(What is expected): Nothing but a number should be given: the count of lines in the data that include the string "Sudoc".

Data excerpts
....

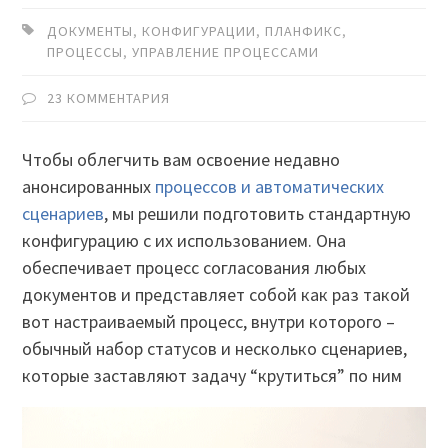
ДОКУМЕНТЫ
,
КОНФИГУРАЦИИ
,
ПЛАНФИКС
,
ПРОЦЕССЫ
,
УПРАВЛЕНИЕ ПРОЦЕССАМИ
23 КОММЕНТАРИЯ
Чтобы облегчить вам освоение недавно
анонсированных
процессов и автоматических
сценариев
, мы решили подготовить стандартную
конфигурацию с их использованием. Она
обеспечивает процесс согласования любых
документов и представляет собой как раз такой
вот настраиваемый процесс, внутри которого –
обычный набор статусов и несколько сценариев,
которые заставляют задачу “крутиться” по ним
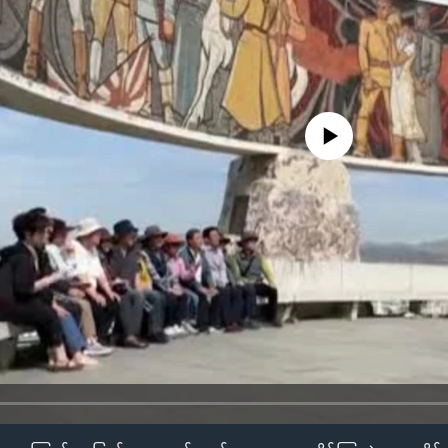
No media source currently availa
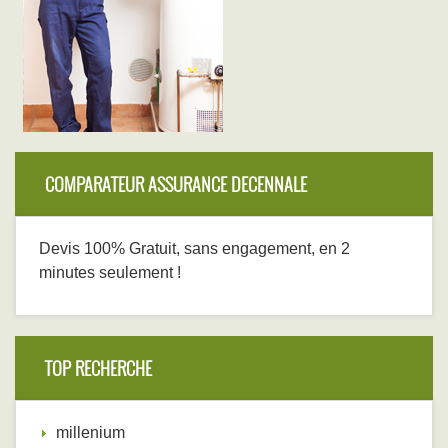
COMPARATEUR ASSURANCE DECENNALE
Devis 100% Gratuit, sans engagement, en 2
minutes seulement !
TOP RECHERCHE
millenium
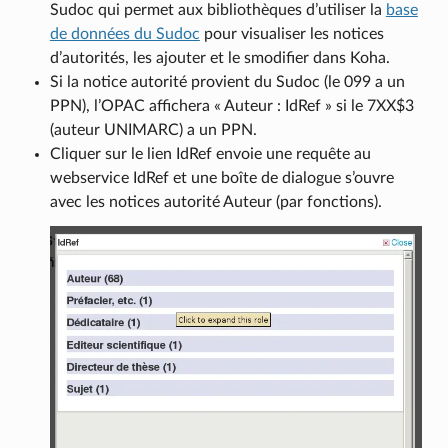
Sudoc qui permet aux bibliothèques d’utiliser la
base
de données du Sudoc
pour visualiser les notices
d’autorités, les ajouter et le smodifier dans Koha.
Si la notice autorité provient du Sudoc (le 099 a un
PPN), l’OPAC affichera « Auteur : IdRef » si le 7XX$3
(auteur UNIMARC) a un PPN.
Cliquer sur le lien IdRef envoie une requête au
webservice IdRef et une boîte de dialogue s’ouvre
avec les notices autorité Auteur (par fonctions).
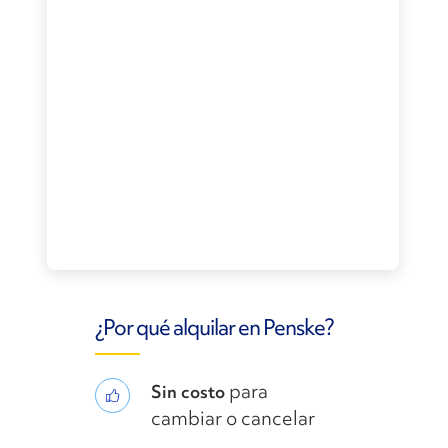
¿Por qué alquilar en Penske?
para
Sin costo
cambiar o cancelar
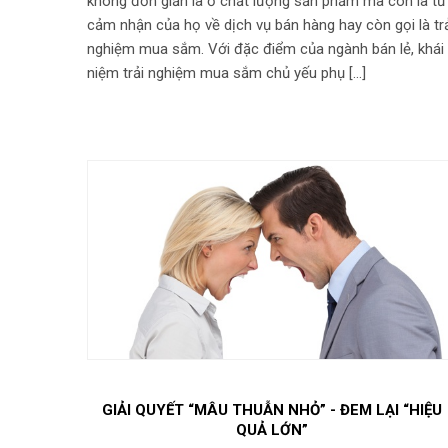
không đơn giản là ở chất lượng sản phẩm mà còn là từ
cảm nhận của họ về dịch vụ bán hàng hay còn gọi là tr
nghiệm mua sắm. Với đặc điểm của ngành bán lẻ, khái
niệm trải nghiệm mua sắm chủ yếu phụ […]
GIẢI QUYẾT “MÂU THUẪN NHỎ” - ĐEM LẠI “HIỆU
QUẢ LỚN”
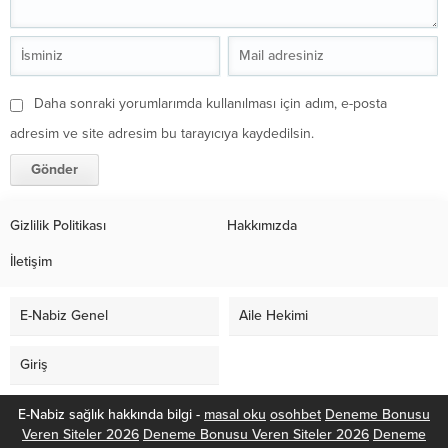
Daha sonraki yorumlarımda kullanılması için adım, e-posta
adresim ve site adresim bu tarayıcıya kaydedilsin.
Gizlilik Politikası
Hakkımızda
İletişim
E-Nabiz Genel
Aile Hekimi
Giriş
E-Nabiz sağlık hakkında bilgi -
masal oku
osohbet
Deneme Bonusu
Veren Siteler 2026
Deneme Bonusu Veren Siteler 2026
Deneme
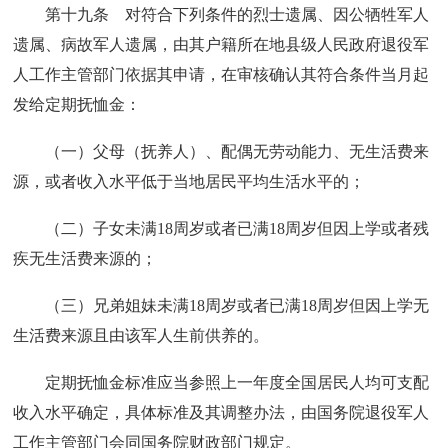
第十九条 对符合下列条件的烈士遗属、因公牺牲军人
遗属、病故军人遗属，由其户籍所在地县级人民政府退役军
人工作主管部门依据其申请，在审核确认其符合条件当月起
发给定期抚恤金：
（一）父母（抚养人）、配偶无劳动能力、无生活费来
源，或者收入水平低于当地居民平均生活水平的；
（二）子女未满18周岁或者已满18周岁但因上学或者残
疾无生活费来源的；
（三）兄弟姐妹未满18周岁或者已满18周岁但因上学无
生活费来源且由该军人生前供养的。
定期抚恤金标准应当参照上一年度全国居民人均可支配
收入水平确定，具体标准及其调整办法，由国务院退役军人
工作主管部门会同国务院财政部门规定。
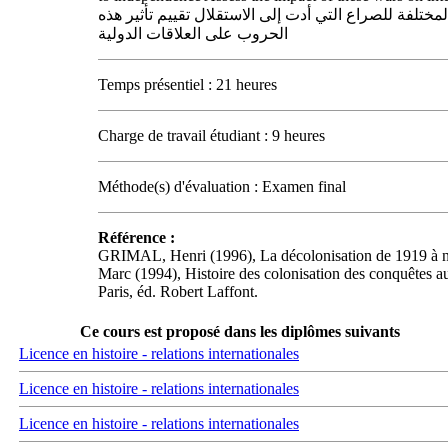
تلفة للصراع التي أدت إلى الاستقلال تقييم تأثير هذه
الحروب على العلاقات الدولية
Temps présentiel : 21 heures
Charge de travail étudiant : 9 heures
Méthode(s) d'évaluation : Examen final
Référence :
GRIMAL, Henri (1996), La décolonisation de 1919 à no
Marc (1994), Histoire des colonisation des conquêtes au
Paris, éd. Robert Laffont.
Ce cours est proposé dans les diplômes suivants
Licence en histoire - relations internationales
Licence en histoire - relations internationales
Licence en histoire - relations internationales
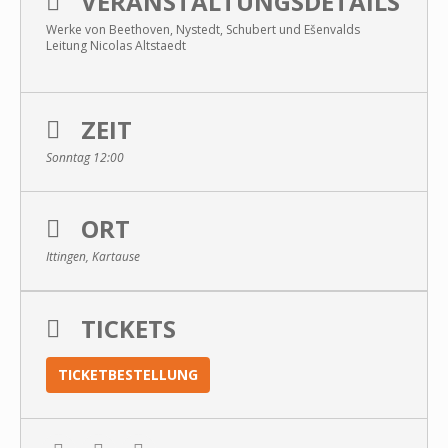
VERANSTALTUNGSDETAILS
Werke von Beethoven, Nystedt, Schubert und Ešenvalds
Leitung Nicolas Altstaedt
ZEIT
Sonntag 12:00
ORT
Ittingen, Kartause
TICKETS
TICKETBESTELLUNG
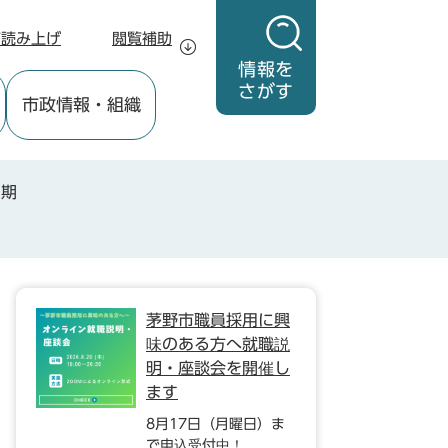
声読み上げ
閲覧補助
情報を
さがす
市政情報
・組織
4期
茅野市職員採用に興
味のある方へ就職説
明・座談会を開催し
ます
8月17日（月曜日）ま
で申込受付中！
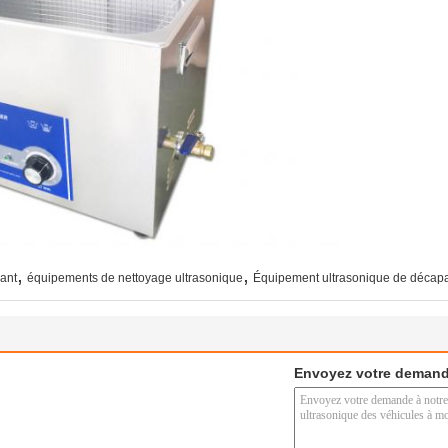
,
,
ant
équipements de nettoyage ultrasonique
Équipement ultrasonique de décap
Envoyez votre demand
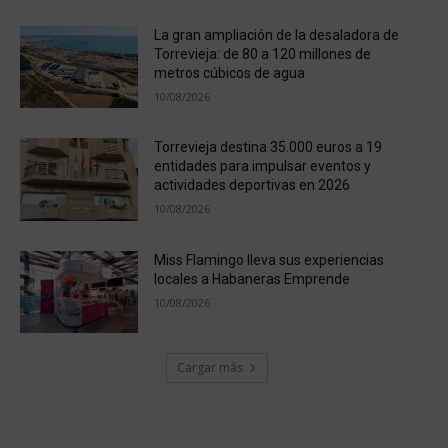
La gran ampliación de la desaladora de
Torrevieja: de 80 a 120 millones de
metros cúbicos de agua
10/08/2026
Torrevieja destina 35.000 euros a 19
entidades para impulsar eventos y
actividades deportivas en 2026
10/08/2026
Miss Flamingo lleva sus experiencias
locales a Habaneras Emprende
10/08/2026
Cargar más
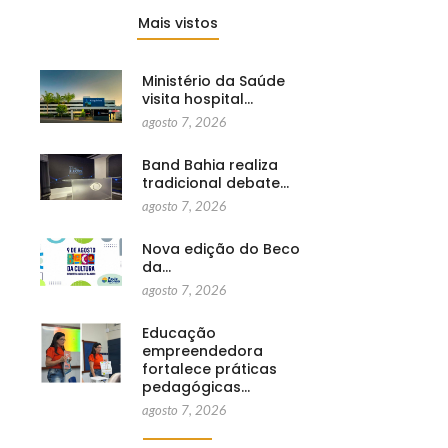
Mais vistos
Ministério da Saúde
visita hospital…
agosto 7, 2026
Band Bahia realiza
tradicional debate…
agosto 7, 2026
Nova edição do Beco
da…
agosto 7, 2026
Educação
empreendedora
fortalece práticas
pedagógicas…
agosto 7, 2026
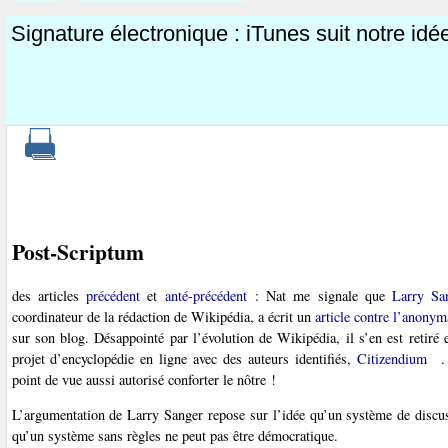
Signature électronique : iTunes suit notre idé
Post-Scriptum
des articles
précédent
et
anté-précédent
: Nat me signale que
Larry Sa
coordinateur de la rédaction de Wikipédia, a écrit un
article contre l’anonym
sur son blog. Désappointé par l’évolution de Wikipédia, il s’en est retiré
projet d’encyclopédie en ligne avec des auteurs identifiés,
Citizendium
.
point de vue aussi autorisé conforter le nôtre !
L’argumentation de Larry Sanger repose sur l’idée qu’un système de discuss
qu’un système sans règles ne peut pas être démocratique.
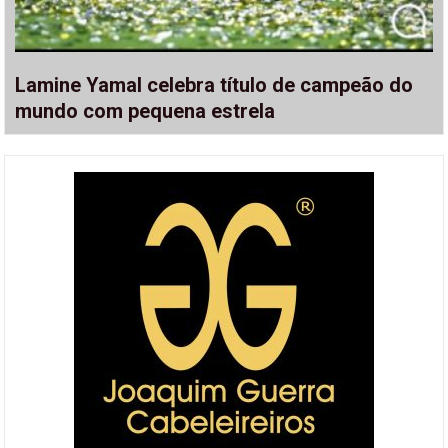
Lamine Yamal celebra título de campeão do
mundo com pequena estrela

....

(Reply): 3